Exercise details: May I have the lines from the one containing "The height and width of the screenshot is (1284, 1194)." to the end of the entries, returned exactly and with nothing else?

Extracted entries:
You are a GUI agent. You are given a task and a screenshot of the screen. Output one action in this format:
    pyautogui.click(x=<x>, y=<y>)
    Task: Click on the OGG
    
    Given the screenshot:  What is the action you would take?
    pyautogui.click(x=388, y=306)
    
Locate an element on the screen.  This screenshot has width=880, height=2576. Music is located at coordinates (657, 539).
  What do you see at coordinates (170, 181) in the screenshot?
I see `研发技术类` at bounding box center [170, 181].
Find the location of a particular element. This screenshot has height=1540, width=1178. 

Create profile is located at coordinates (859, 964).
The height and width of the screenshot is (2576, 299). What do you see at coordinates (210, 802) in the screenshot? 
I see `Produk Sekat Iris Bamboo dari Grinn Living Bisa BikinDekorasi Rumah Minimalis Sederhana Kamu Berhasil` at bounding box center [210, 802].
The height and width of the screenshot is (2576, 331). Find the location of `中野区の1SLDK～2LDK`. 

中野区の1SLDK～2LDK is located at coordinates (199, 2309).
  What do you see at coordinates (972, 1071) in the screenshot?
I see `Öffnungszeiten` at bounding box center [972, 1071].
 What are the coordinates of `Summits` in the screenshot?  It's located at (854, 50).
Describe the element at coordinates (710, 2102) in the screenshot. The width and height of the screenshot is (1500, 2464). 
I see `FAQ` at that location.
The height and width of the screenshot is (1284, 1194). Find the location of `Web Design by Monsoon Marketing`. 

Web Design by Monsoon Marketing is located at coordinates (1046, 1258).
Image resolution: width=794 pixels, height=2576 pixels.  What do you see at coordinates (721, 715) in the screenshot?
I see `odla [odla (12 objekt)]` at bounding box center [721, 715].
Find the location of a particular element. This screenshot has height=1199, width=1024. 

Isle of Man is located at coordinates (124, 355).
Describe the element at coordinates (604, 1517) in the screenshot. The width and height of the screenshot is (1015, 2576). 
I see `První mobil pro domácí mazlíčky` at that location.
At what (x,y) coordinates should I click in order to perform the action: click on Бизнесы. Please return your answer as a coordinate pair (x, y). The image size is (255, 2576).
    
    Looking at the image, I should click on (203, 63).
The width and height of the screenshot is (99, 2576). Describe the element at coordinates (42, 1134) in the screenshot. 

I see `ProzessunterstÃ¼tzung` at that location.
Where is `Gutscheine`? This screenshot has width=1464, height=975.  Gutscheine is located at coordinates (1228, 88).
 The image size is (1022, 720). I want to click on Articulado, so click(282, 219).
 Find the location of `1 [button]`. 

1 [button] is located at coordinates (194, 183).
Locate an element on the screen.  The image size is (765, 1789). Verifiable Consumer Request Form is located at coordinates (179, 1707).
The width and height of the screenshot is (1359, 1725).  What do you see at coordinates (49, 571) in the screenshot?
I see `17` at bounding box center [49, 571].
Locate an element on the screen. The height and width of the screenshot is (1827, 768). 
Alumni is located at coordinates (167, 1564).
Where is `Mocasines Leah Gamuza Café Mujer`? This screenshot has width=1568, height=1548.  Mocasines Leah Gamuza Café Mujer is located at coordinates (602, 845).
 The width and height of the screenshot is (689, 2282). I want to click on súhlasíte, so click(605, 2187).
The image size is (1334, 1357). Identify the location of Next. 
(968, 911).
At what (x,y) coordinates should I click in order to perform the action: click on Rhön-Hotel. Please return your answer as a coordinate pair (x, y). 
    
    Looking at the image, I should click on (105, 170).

The completed task:
The height and width of the screenshot is (1284, 1194). Find the location of `Web Design by Monsoon Marketing`. 

Web Design by Monsoon Marketing is located at coordinates (1046, 1258).
Image resolution: width=794 pixels, height=2576 pixels.  What do you see at coordinates (721, 715) in the screenshot?
I see `odla [odla (12 objekt)]` at bounding box center [721, 715].
Find the location of a particular element. This screenshot has height=1199, width=1024. 

Isle of Man is located at coordinates (124, 355).
Describe the element at coordinates (604, 1517) in the screenshot. The width and height of the screenshot is (1015, 2576). 
I see `První mobil pro domácí mazlíčky` at that location.
At what (x,y) coordinates should I click in order to perform the action: click on Бизнесы. Please return your answer as a coordinate pair (x, y). The image size is (255, 2576).
    
    Looking at the image, I should click on (203, 63).
The width and height of the screenshot is (99, 2576). Describe the element at coordinates (42, 1134) in the screenshot. 

I see `ProzessunterstÃ¼tzung` at that location.
Where is `Gutscheine`? This screenshot has width=1464, height=975.  Gutscheine is located at coordinates (1228, 88).
 The image size is (1022, 720). I want to click on Articulado, so click(282, 219).
 Find the location of `1 [button]`. 

1 [button] is located at coordinates (194, 183).
Locate an element on the screen.  The image size is (765, 1789). Verifiable Consumer Request Form is located at coordinates (179, 1707).
The width and height of the screenshot is (1359, 1725).  What do you see at coordinates (49, 571) in the screenshot?
I see `17` at bounding box center [49, 571].
Locate an element on the screen. The height and width of the screenshot is (1827, 768). 
Alumni is located at coordinates (167, 1564).
Where is `Mocasines Leah Gamuza Café Mujer`? This screenshot has width=1568, height=1548.  Mocasines Leah Gamuza Café Mujer is located at coordinates (602, 845).
 The width and height of the screenshot is (689, 2282). I want to click on súhlasíte, so click(605, 2187).
The image size is (1334, 1357). Identify the location of Next. 
(968, 911).
At what (x,y) coordinates should I click in order to perform the action: click on Rhön-Hotel. Please return your answer as a coordinate pair (x, y). 
    
    Looking at the image, I should click on (105, 170).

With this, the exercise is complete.